Aim of the task >> For each record that follows, give it back exactly, with no pictures included.

Recorded data >>
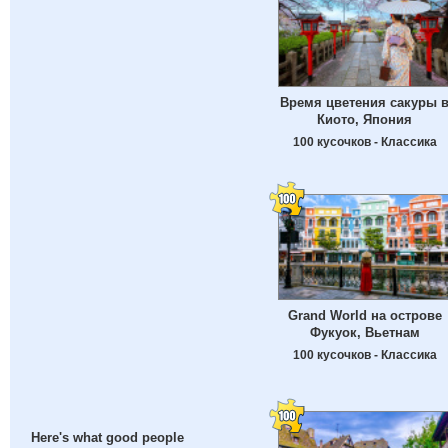
Время цветения сакуры 
Киото, Япония
100 кусочков - Классика
Grand World на острове
Фукуок, Вьетнам
100 кусочков - Классика
Here's what good people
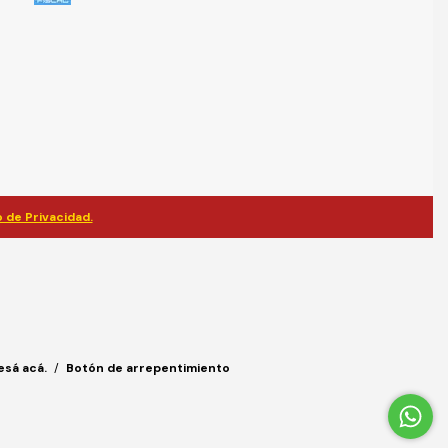
 de Privacidad.
esá acá.
/
Botón de arrepentimiento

Written response >>
Время цветения сакуры 
Киото, Япония
100 кусочков - Классика
Grand World на острове
Фукуок, Вьетнам
100 кусочков - Классика
Here's what good people
 de Privacidad.
esá acá.
/
Botón de arrepentimiento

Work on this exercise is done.